■くま鉄の今~令和2年7月豪雨を乗り越えて~
▽過疎地域の公共交通
国鉄時代から人吉球磨地域の足として、多くの人たちを運び続けているくま川鉄道。過疎地域の最重要課題とも言える人口減少と少子高齢化の影響は、地域の公共交通にも大きな影を落としています。
くま川鉄道の主な利用者は高校生や自家用車を持たない人たち。生徒数が年々減少することで定期券収入も減少。赤字経営が続く状況となっています。
年間利用者数の推移:
▽災害とコロナ
厳しい経営状況が続く中、くま川鉄道にさらなる試練が。全世界の有り様を一変させた新型コロナウイルス感染症の爆発的な感染拡大と県南に大きな爪痕を残した令和2年7月豪雨災害です。
新型コロナウイルス感染症は、高い感染性から人の動きを制限し、公共交通機関などの経営に大打撃を与えました。令和5年5月に感染症法上の位置づけが5類となったことで、人の動きは戻りつつありますが、公共交通機関が受けた損失は依然、残されたままとなっています。

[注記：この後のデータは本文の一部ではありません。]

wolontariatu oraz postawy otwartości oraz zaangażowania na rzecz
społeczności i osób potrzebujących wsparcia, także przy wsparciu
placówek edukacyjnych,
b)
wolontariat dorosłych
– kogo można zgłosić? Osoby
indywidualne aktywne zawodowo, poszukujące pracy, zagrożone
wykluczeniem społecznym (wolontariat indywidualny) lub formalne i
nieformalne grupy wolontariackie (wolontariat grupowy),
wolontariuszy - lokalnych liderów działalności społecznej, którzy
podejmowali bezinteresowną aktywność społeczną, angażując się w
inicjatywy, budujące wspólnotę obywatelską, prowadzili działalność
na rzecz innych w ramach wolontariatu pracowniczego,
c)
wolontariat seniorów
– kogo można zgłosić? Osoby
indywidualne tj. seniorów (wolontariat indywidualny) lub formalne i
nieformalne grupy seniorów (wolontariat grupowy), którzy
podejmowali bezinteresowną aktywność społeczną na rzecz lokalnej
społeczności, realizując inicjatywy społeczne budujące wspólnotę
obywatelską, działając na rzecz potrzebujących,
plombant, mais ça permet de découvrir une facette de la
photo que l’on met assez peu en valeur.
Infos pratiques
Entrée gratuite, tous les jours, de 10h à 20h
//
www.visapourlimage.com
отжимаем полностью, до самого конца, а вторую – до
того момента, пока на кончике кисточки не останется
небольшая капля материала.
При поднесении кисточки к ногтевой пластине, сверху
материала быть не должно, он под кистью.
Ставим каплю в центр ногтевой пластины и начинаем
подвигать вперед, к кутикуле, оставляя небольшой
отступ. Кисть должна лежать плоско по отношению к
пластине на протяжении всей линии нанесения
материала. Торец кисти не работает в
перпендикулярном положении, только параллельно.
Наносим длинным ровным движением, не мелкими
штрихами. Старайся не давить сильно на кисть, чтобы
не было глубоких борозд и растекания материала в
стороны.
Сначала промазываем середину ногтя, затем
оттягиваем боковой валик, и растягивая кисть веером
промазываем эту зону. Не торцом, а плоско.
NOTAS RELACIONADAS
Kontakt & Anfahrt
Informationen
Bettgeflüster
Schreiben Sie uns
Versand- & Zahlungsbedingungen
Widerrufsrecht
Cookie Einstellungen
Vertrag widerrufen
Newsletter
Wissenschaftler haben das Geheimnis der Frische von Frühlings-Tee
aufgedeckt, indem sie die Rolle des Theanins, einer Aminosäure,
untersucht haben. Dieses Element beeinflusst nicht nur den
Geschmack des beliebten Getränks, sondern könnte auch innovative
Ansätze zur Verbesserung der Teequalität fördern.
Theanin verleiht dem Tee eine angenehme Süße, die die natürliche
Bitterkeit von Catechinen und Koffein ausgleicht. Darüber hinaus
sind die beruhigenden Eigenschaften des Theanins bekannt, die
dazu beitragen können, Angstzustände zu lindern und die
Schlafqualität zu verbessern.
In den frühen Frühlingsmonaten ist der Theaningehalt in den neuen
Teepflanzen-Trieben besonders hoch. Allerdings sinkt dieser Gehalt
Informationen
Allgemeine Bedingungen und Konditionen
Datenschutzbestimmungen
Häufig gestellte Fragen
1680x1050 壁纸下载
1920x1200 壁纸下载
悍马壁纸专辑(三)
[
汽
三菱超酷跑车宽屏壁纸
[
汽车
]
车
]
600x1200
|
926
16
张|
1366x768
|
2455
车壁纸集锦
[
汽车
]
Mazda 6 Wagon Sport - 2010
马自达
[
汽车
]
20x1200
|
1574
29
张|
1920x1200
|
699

令和2年7月豪雨災害では球磨川第四橋梁(きょうりょう)の流失や保有する全車両が水没するなど、くま川鉄道も甚大(じんだい)な被害を受けました。3両を復旧整備し、現在は湯前駅~肥後西村駅間の部分運行を行っています。肥後西村駅~人吉温泉駅間は代替バスで対応中。利用者の大半が乗り換えを余儀(よぎ)なくされる状況です。
▽全線再開に向けて
令和2年7月豪雨災害で流失した球磨川第四橋梁の復旧工事が続けられています。同工事を含め、全線再開に向けて支援しているのが「くま川鉄道再生協議会」です。
同協議会では地元自治体や関係団体などの連携強化を進め、支援策や利活用促進策などの検討・協議を重ねています。今後は上下分離方式※の導入に向け、鉄道施設などを管理する新たな法人の設立やくま川鉄道株式会社から移管する鉄道施設などの整理調整などを進めていきます。
▽取り巻く環境の変化
部分運行で高校生の通学の足として再開したくま川鉄道。以前は始発から多くの高校生が乗り込む姿が見られましたが、高校の朝課外授業が無くなったことで、その風景は見られなくなりました。
人々の生活のあり方で鉄道を取り巻く環境は絶えず変化していきますが、くま川鉄道は今日も変わらず球磨盆地の中央を走ります。この風景が次の100年まで続くためには、私たちの支えが必要です。
※上下分離…線路などの施設管理(下部)と車両などの運行・運営(上部)をする組織を切り分け、下部と上部の会計を独立させること
■おはようございます行ってきます!
ファミリーマートIC店(人吉市鬼木町)前で代替バスを降りる生徒。ここから徒歩で人吉高校に
■くま川鉄道利用者の声
▽生徒にとっても、地域にとっても大切な存在
福田陽音(はるね)さん(球磨中央高3年・水上村)
入学時はバス通学でしたが、1年生の後半から部分運行が始まり、くま川鉄道を利用し始めました。友達と楽しく会話したり、車内から見る夕焼けはとてもきれいで癒されます。
くま川鉄道の存在は生徒にとっても、地域にとっても大切だと思うので、少しでも早い全線復旧を願っています。
▽親への負担が減って助かっています
尾方亮太さん(球磨工業高2年・多良木町)
黒木翔太さん(球磨工業高2年・あさぎり町)
尾方さん)くま川鉄道がなかったら、親に送迎してもらう方法しかなく、それでは親に大きな負担がかかると思うので、鉄道の存在はありがたいです。
黒木さん)鉄道のおかげで毎日楽しく登下校できています。